◆ Supplied data
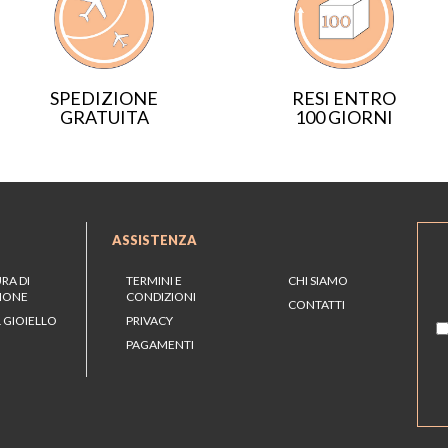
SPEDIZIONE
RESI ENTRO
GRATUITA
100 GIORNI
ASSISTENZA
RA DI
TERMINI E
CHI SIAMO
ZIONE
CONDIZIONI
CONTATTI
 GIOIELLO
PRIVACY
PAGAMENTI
...
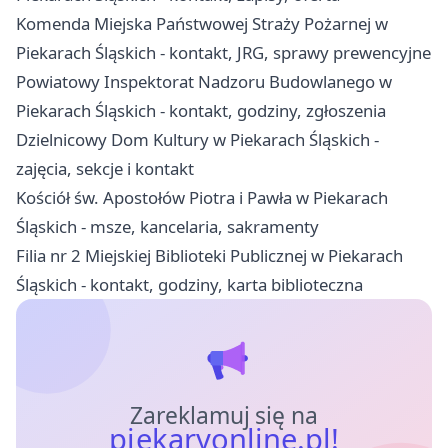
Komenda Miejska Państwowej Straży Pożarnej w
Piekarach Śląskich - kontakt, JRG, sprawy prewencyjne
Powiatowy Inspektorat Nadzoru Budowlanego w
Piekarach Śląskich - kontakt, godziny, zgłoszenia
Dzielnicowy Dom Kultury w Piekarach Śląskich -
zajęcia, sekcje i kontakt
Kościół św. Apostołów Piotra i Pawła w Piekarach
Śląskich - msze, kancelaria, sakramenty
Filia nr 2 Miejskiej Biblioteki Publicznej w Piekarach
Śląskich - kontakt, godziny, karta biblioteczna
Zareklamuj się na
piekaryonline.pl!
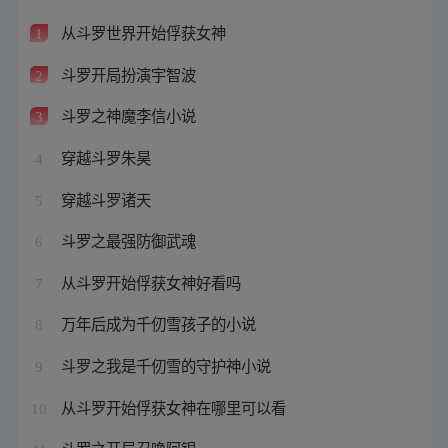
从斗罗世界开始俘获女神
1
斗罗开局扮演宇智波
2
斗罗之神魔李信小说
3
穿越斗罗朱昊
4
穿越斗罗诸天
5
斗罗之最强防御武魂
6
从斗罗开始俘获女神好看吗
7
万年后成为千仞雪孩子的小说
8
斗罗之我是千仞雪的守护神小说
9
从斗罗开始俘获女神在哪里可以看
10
---
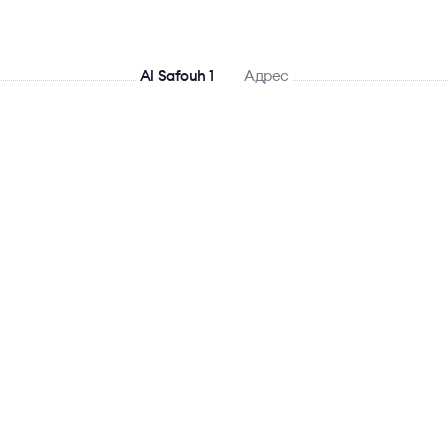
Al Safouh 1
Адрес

◆ Problem details
Would you retype exactly the lines above, from the line with "Powiatowy Inspektorat Nadzoru Budowlanego w" to the line with "Śląskich - msze, kancelaria, sakramenty", with both end lines kept and nothing more?

◆ Solution
Powiatowy Inspektorat Nadzoru Budowlanego w
Piekarach Śląskich - kontakt, godziny, zgłoszenia
Dzielnicowy Dom Kultury w Piekarach Śląskich -
zajęcia, sekcje i kontakt
Kościół św. Apostołów Piotra i Pawła w Piekarach
Śląskich - msze, kancelaria, sakramenty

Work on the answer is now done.